2. La legittimazione passiva del procuratore al recupero crediti
Italfondiario Spa ricorre per cassazione contro la decisione del giudice di appello.
Il ricorso si basa in primo luogo sulla considerazione che la società ricorrente, quale mero procuratore della società cessionaria del credito, risulta in carenza di legittimazione passiva.
La Corte di Cassazione, sez. III civ., con la sentenza 2 maggio 2022 nr 13735 ritiene di rigettare questo primo motivo poiché, godendo Italfondiario Spa della rappresentanza sostanziale del credito, non può non avere anche la rappresentanza processuale relativa, secondo un principio più volte ribadito dalla giurisprudenza di merito.

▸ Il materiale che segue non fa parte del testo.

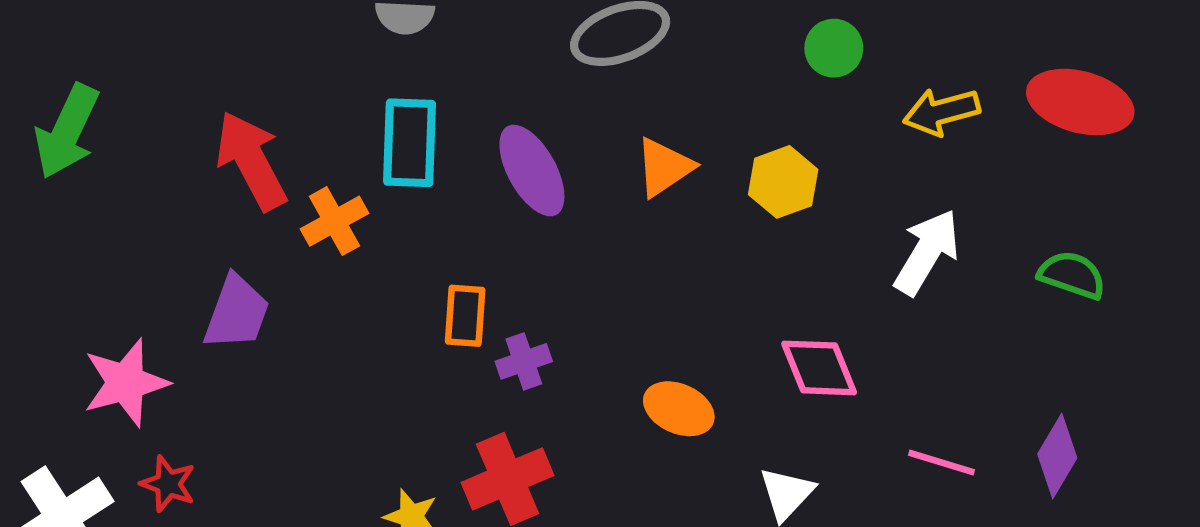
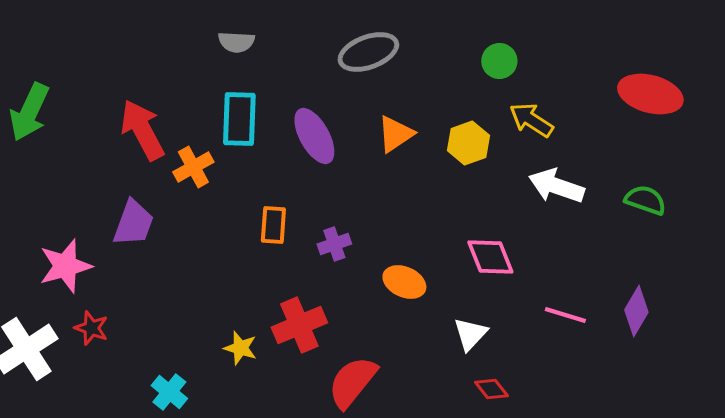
yellow arrow: (941, 112) -> (531, 120), moved, turned 48
white arrow: (927, 252) -> (556, 186), turned -102
purple cross: (524, 361) -> (334, 244), moved

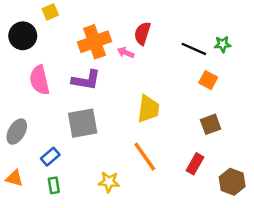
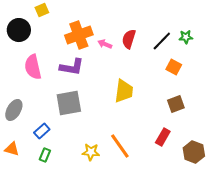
red semicircle: (142, 33) -> (129, 39), moved
black line: (194, 49) -> (162, 41), turned -70
orange line: (145, 157) -> (120, 146), moved
green rectangle: (54, 185) -> (45, 155), turned 32

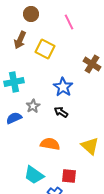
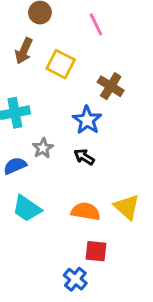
brown cross: (92, 64) -> (111, 86), moved
orange semicircle: (50, 144) -> (86, 211), moved
cyan trapezoid: (34, 175) -> (27, 208), moved

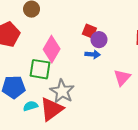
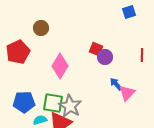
blue arrow: (93, 54) -> (116, 84), moved, turned -136
green square: (40, 69) -> (53, 103), moved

3. Il credito e il rapporto contrattuale relativo
Entrando nel merito, il ricorso fa presente che Dulcinea Srl, ai sensi dell’art. 58 del TUB e degli arttt. 1 e 4 della legge sulla cartolarizzazione, 130/1999, ha acquistato in blocco da ICCREA Banca Impresa Spa un portafoglio di crediti classificati a sofferenza, derivanti da contratti di natura bancaria e finanziaria stipulati nel corso del tempo, per poi incaricare Italfondiario Spa (tramite procura notarile) della riscossione di tali crediti e dei servizi di cassa.

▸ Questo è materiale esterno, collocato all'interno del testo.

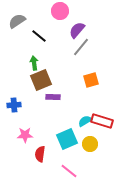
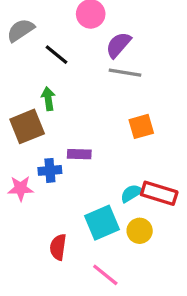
gray line: (81, 47) -> (125, 73), turned 60
brown square: (41, 80) -> (27, 126), moved
blue cross: (14, 105) -> (50, 170), moved
pink star: (25, 135) -> (21, 188), moved

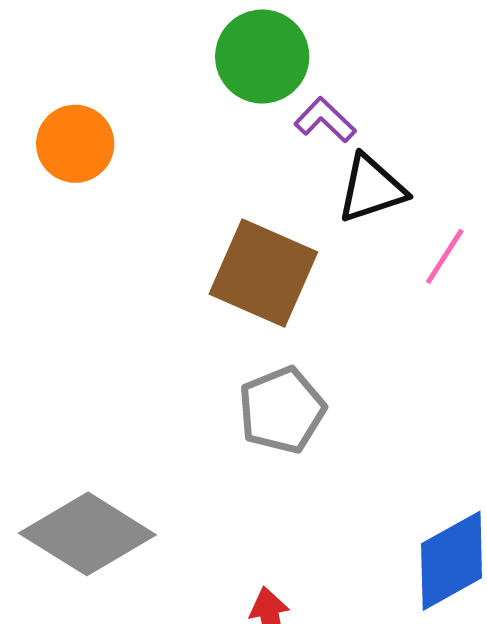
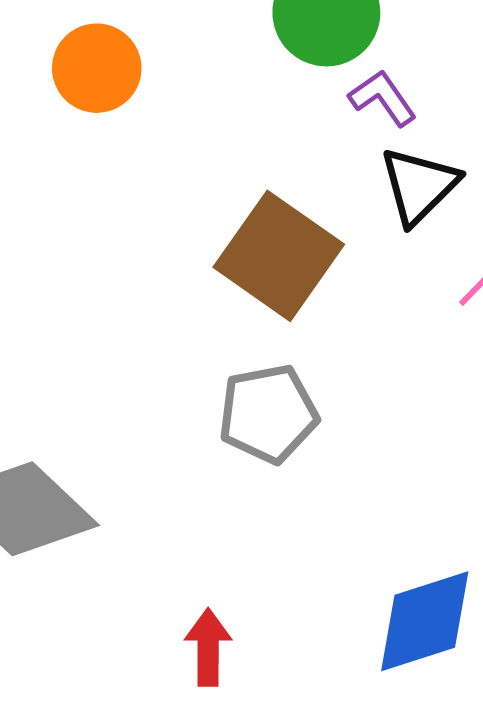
black triangle: (371, 189) -> (419, 186), turned -38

Con un primo passaggio, pertanto, la cessionaria eredita il credito ma non il rapporto contrattuale con le relative passività che rimangono in capo alla cedente; con il secondo passaggio, la cessionaria costituisce un altro soggetto suo procuratore relativamente alla gestione del recupero di tale credito.

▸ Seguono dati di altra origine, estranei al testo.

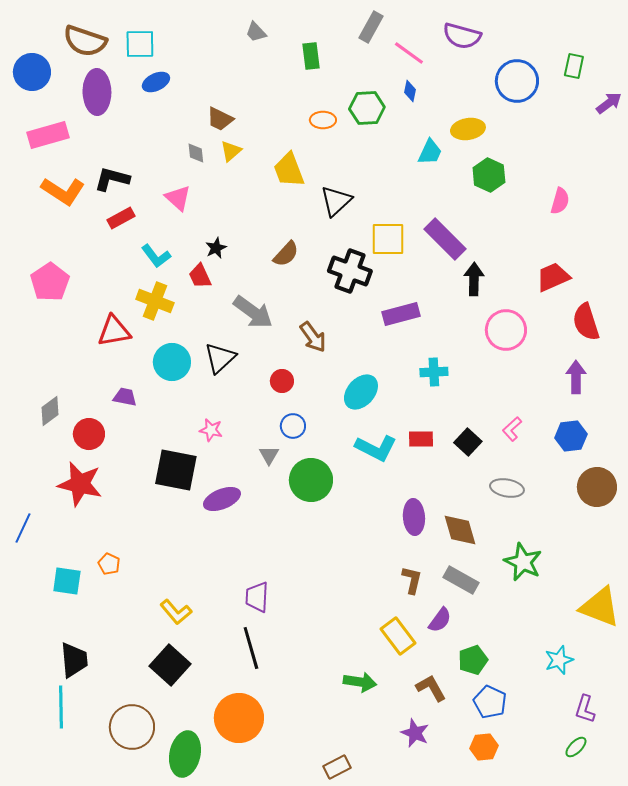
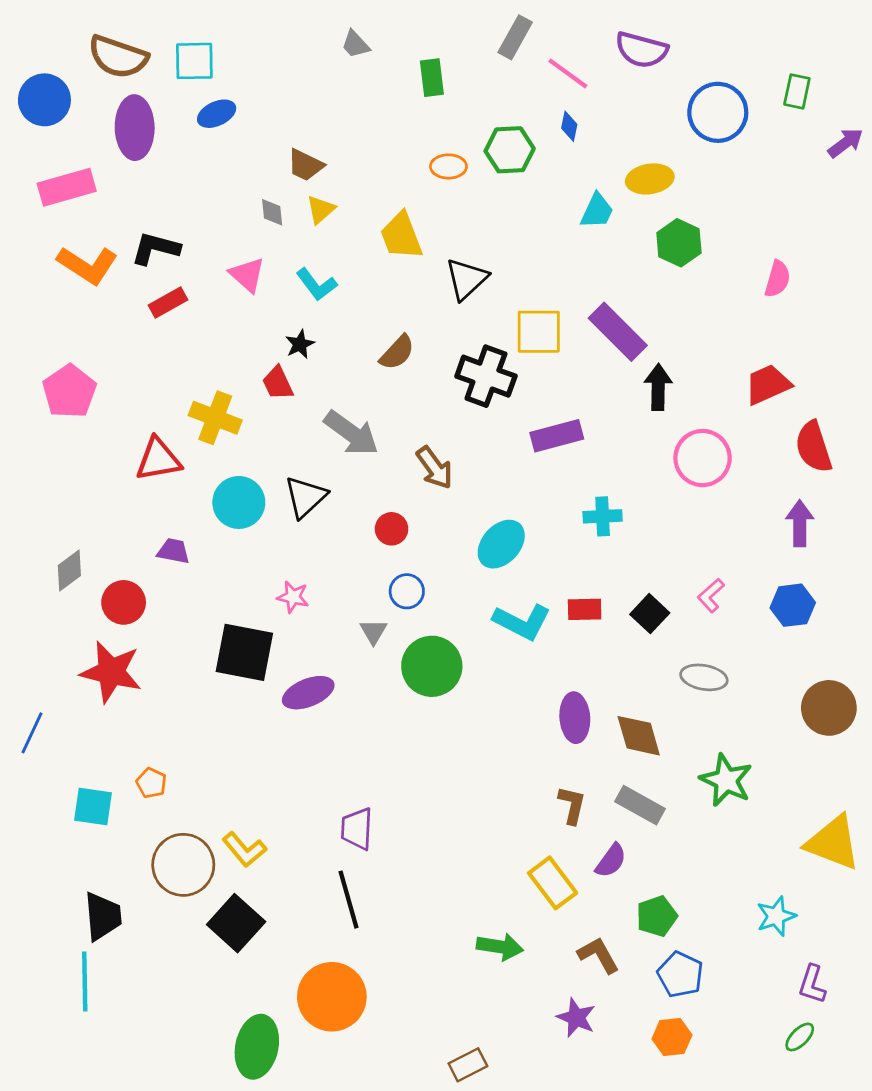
cyan L-shape: (156, 256) -> (317, 284), moved
brown circle: (597, 487) -> (829, 708), moved
brown circle: (132, 727) -> (183, 865), moved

La Corte accoglie questo secondo motivo, poiché ritiene che la decisione della Corte di Appello abbia violato la normativa sulla cartolarizzazione dei crediti.
Riprende alla lettera una decisione di poco precedente della medesima sezione (sez. III civ. 20 agosto 2019 nr. 21843) fondata sul principio della separazione tra i crediti oggetto delle operazioni di cartolarizzazione e il patrimonio della società di cartolarizzazione, separazione che trova la propria ragione nella finalità rivestita da tale patrimonio, volto in via esclusiva a soddisfare i diritti incorporati nei titoli emessi per finanziare l’acquisto dei crediti e i costi dell’operazione di recupero. Data una simile netta separazione, il debitore ceduto non può proporre nei confronti del cessionario alcuna eccezione o domanda fondata sul rapporto col cedente. Tale principio con quanto ne consegue si troverebbe, secondo i giudici di legittimità, chiaramente enunciato dall’art. 3 c. 2 e dall’art. 1 c. 1 lett. b della l. 130/1999.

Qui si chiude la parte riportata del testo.